• PROMPT:
Reproduce the data exactly as given, except for any images.

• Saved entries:
..........
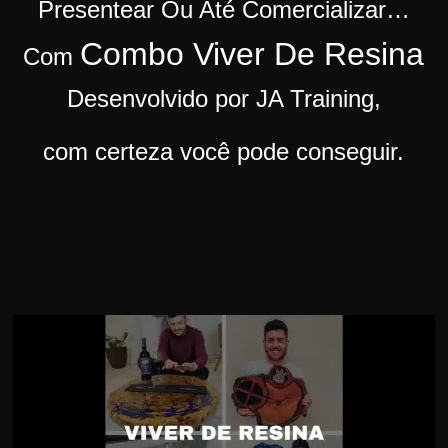
Presentear Ou Até Comercializar…
r
Combo Viver De Resina
s
Com
o
Desenvolvido por JA Training,
s
d
com certeza você pode conseguir.
a
W
e
b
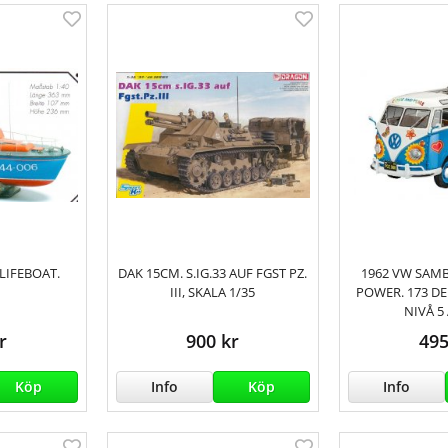
 LIFEBOAT.
DAK 15CM. S.IG.33 AUF FGST PZ.
1962 VW SAM
III, SKALA 1/35
POWER. 173 D
NIVÅ 5 
r
900 kr
495
Köp
Info
Köp
Info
..........
• RESULT:
Presentear Ou Até Comercializar…
r
Combo Viver De Resina
s
Com
o
Desenvolvido por JA Training,
s
d
com certeza você pode conseguir.
a
W
e
b
 LIFEBOAT.
DAK 15CM. S.IG.33 AUF FGST PZ.
1962 VW SAM
III, SKALA 1/35
POWER. 173 D
NIVÅ 5 
r
900 kr
495
Köp
Info
Köp
Info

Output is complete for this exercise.